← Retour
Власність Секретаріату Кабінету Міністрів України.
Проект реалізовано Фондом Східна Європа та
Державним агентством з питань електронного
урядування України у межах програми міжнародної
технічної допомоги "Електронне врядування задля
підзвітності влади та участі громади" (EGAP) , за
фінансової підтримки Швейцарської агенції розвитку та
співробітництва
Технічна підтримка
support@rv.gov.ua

***

Activity
Retype each record. Keep every character as it is.

Solution to this problem
← Retour
Власність Секретаріату Кабінету Міністрів України.
Проект реалізовано Фондом Східна Європа та
Державним агентством з питань електронного
урядування України у межах програми міжнародної
технічної допомоги "Електронне врядування задля
підзвітності влади та участі громади" (EGAP) , за
фінансової підтримки Швейцарської агенції розвитку та
співробітництва
Технічна підтримка
support@rv.gov.ua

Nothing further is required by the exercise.